Viñoly's vision for the site includes a "landscape building" that emerges gracefully from the sloping hillside. The main building will be a low-rise, terraced structure that conforms to the topography of the surrounding landscape and preserves views of the nearby countryside.
One of the goals of the building's design is to maximize interaction between scientists. HHMI's design philosophy, which comes from years of developing laboratories at many major research institutions, is to create good, flexible laboratory workspace with an efficient floorplan that promotes interaction.
HHMI Planning Team Gerald Rubin, HHMI's vice president and director of planning for Janelia Farm, David Clayton, HHMI's vice president and chief scientific officer, and Robert H. McGhee, HHMI architect and senior facilities officer, have worked closely with the architect. Clayton joined the Institute in 1996 from Stanford University, where he was a professor of pathology and developmental biology and associate director of the Beckman Center for Molecular and Genetic Medicine. In 2000, Clayton assumed responsibility for long-term planning for the Institute's science program and led the early phases of planning for the Janelia Farm campus.

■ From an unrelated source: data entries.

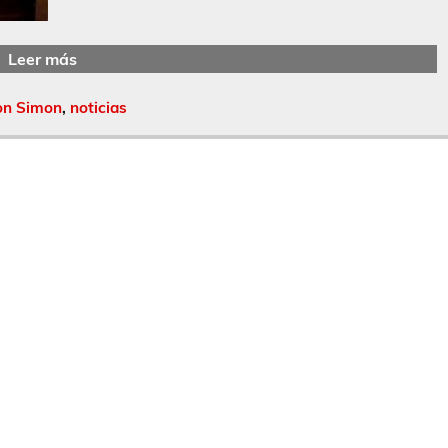
Leer más
on Simon
,
noticias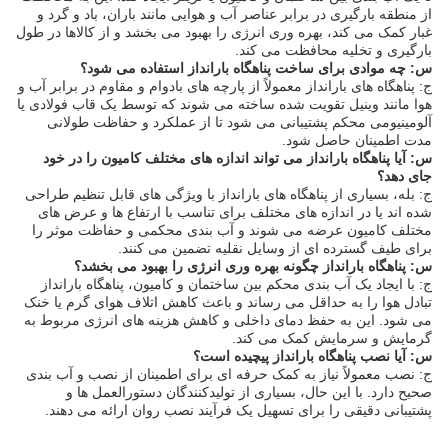
از منطقه بارگیری در برابر عناصر آب و هوایی مانند باران، باد و گرد و
غبار کمک می کند، بهره وری انرژی را بهبود می بخشد و از کالاها در طول
بارگیری و تخلیه محافظت می کند.
س: چه موادی برای ساخت پناهگاه بارانداز استفاده می شود؟
ج: پناهگاه های بارانداز معمولاً از پارچه های بادوام و مقاوم در برابر آب و
هوا مانند وینیل تقویت شده ساخته می شوند که توسط یک قاب فولادی یا
آلومینیومی محکم پشتیبانی می شود تا از عملکرد و حفاظت طولانی
مدت اطمینان حاصل شود.
س: آیا پناهگاه بارانداز می تواند اندازه های مختلف کامیون را در خود
جای دهد؟
ج: بله، بسیاری از پناهگاه های بارانداز با ویژگی های قابل تنظیم طراحی
شده اند یا در اندازه های مختلف برای تناسب با ارتفاع ها و عرض های
مختلف کامیون عرضه می شوند و آب بندی محکمی و حفاظت موثر را
برای طیف گسترده ای از وسایل نقلیه تضمین می کنند.
س: پناهگاه بارانداز چگونه بهره وری انرژی را بهبود می بخشد؟
ج: با ایجاد یک آب بندی محکم بین ساختمان و کامیون، پناهگاه بارانداز
تبادل هوا را به حداقل می رساند و باعث کاهش اتلاف هوای گرم یا خنک
می شود. این به حفظ دمای داخلی و کاهش هزینه های انرژی مربوط به
گرمایش و سرمایش کمک می کند.
س: آیا نصب پناهگاه بارانداز پیچیده است؟
ج: نصب معمولاً نیاز به کمک حرفه ای برای اطمینان از نصب و آب بندی
صحیح دارد. با این حال، بسیاری از تولیدکنندگان دستورالعمل ها و
پشتیبانی دقیقی را برای تسهیل یک فرآیند نصب روان ارائه می دهند.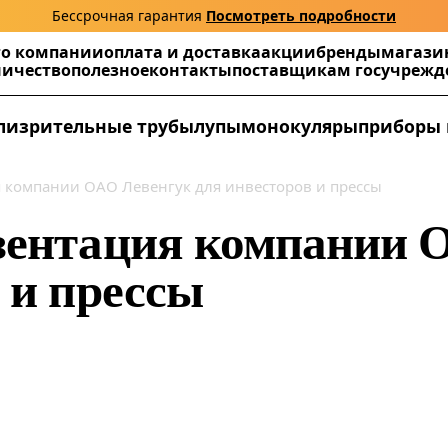
Бессрочная гарантия
Посмотреть подробности
г
о компании
оплата и доставка
акции
бренды
магази
ничество
полезное
контакты
поставщикам госучреж
ли
зрительные трубы
лупы
монокуляры
приборы 
 компании ОАО Левенгук для инвесторов и прессы
зентация компании 
 и прессы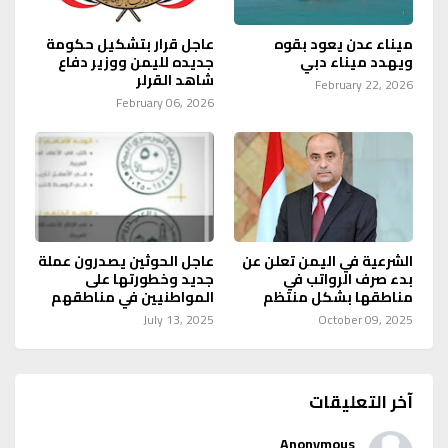
ميناء عدن يعود بقوه
عاجل قرار بتشكيل حكومة
ويهدد ميناء دبي
جديده لليمن ووزير دفاع
شاهد القرلر
February 22, 2026
February 06, 2026
الشرعية في اليمن تعلن عن
عاجل الحوثين يصدرون عملة
بدء صرف الرواتب في
جديد وخطورتها على
مناطقها بشكل منتظم
المواطنيين في مناطقهم
July 13, 2025
October 09, 2025
آخر التعليقات
Anonymous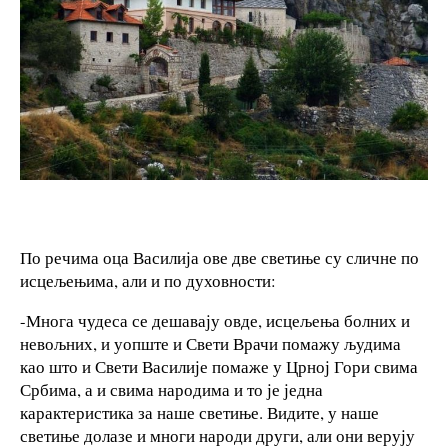
По речима оца Василија ове две светиње су сличне по
исцељењима, али и по духовности:
-Многа чудеса се дешавају овде, исцељења болних и
невољних, и уопште и Свети Врачи помажу људима
као што и Свети Василије помаже у Црној Гори свима
Србима, а и свима народима и то је једна
карактеристика за наше светиње. Видите, у наше
светиње долазе и многи народи други, али они верују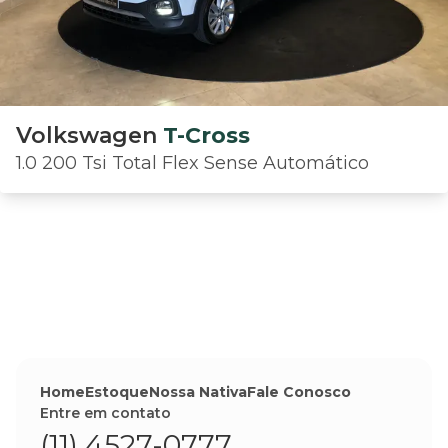
Volkswagen
T-Cross
1.0 200 Tsi Total Flex Sense Automático
Home
Estoque
Nossa Nativa
Fale Conosco
Entre em contato
(11) 4527-0777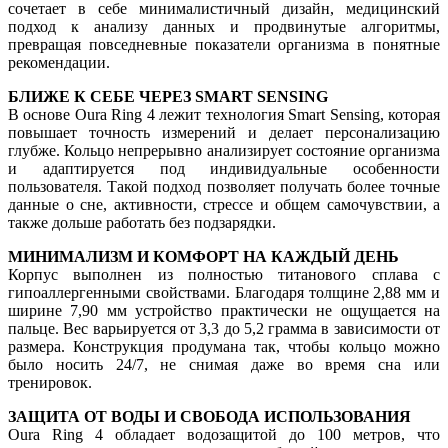
сочетает в себе минималистичный дизайн, медицинский
подход к анализу данных и продвинутые алгоритмы,
превращая повседневные показатели организма в понятные
рекомендации.
БЛИЖЕ К СЕБЕ ЧЕРЕЗ SMART SENSING
В основе Oura Ring 4 лежит технология Smart Sensing, которая
повышает точность измерений и делает персонализацию
глубже. Кольцо непрерывно анализирует состояние организма
и адаптируется под индивидуальные особенности
пользователя. Такой подход позволяет получать более точные
данные о сне, активности, стрессе и общем самочувствии, а
также дольше работать без подзарядки.
МИНИМАЛИЗМ И КОМФОРТ НА КАЖДЫЙ ДЕНЬ
Корпус выполнен из полностью титанового сплава с
гипоаллергенными свойствами. Благодаря толщине 2,88 мм и
ширине 7,90 мм устройство практически не ощущается на
пальце. Вес варьируется от 3,3 до 5,2 грамма в зависимости от
размера. Конструкция продумана так, чтобы кольцо можно
было носить 24/7, не снимая даже во время сна или
тренировок.
ЗАЩИТА ОТ ВОДЫ И СВОБОДА ИСПОЛЬЗОВАНИЯ
Oura Ring 4 обладает водозащитой до 100 метров, что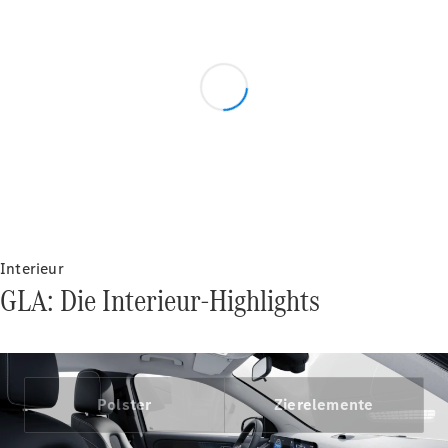
VLE
Elektrisch
Konfigurator
Online
Store
Interieur
GLA: Die Interieur-Highlights
Transporter
Konfigurator
Online Store
Polster
Zierelemente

Rubin, who was named an HHMI investigator at the University of California, Berkeley in 1987, is the internationally recognized scientist who led the effort to sequence the entire genome of the fruit fly, Drosophila, and has been active in determining the functions of fruit fly genes having homology to human genes. He currently directs planning for the Janelia Farm campus.
McGhee, a planner of biomedical labs since 1971, has overseen or advised on hundreds of lab renovations and construction projects, including those at the Beckman Center at Stanford University, the Bass Building at Yale University, the Eccles Center for Human Genetics at the University of Utah, and at the Mission Bay Campus of the University of California, San Francisco.
The Howard Hughes Medical Institute The Howard Hughes Medical Institute was established in 1953 by the aviator-industrialist. HHMI's principal mission is conducting basic biomedical research. Currently more than 300 HHMI investigators direct Institute research laboratories on the campuses of universities and other research organizations throughout the United States. HHMI provides freedom and flexibility for its investigators, who continue to push the bounds of knowledge in many of the hottest areas in biomedical research. The Institute also has a philanthropic grants program of approximately $90 million per year, which it devotes to science education and training, from elementary school through graduate and medical school. It also supports the work of biomedical researchers in many countries around the globe.
HHMI is one of the largest philanthropies in the world, with an endowment of more than $10 billion and a budget that is approximately $620 million in the current fiscal year. Its headquarters are located in Chevy Chase, Maryland, just outside Washington, D.C.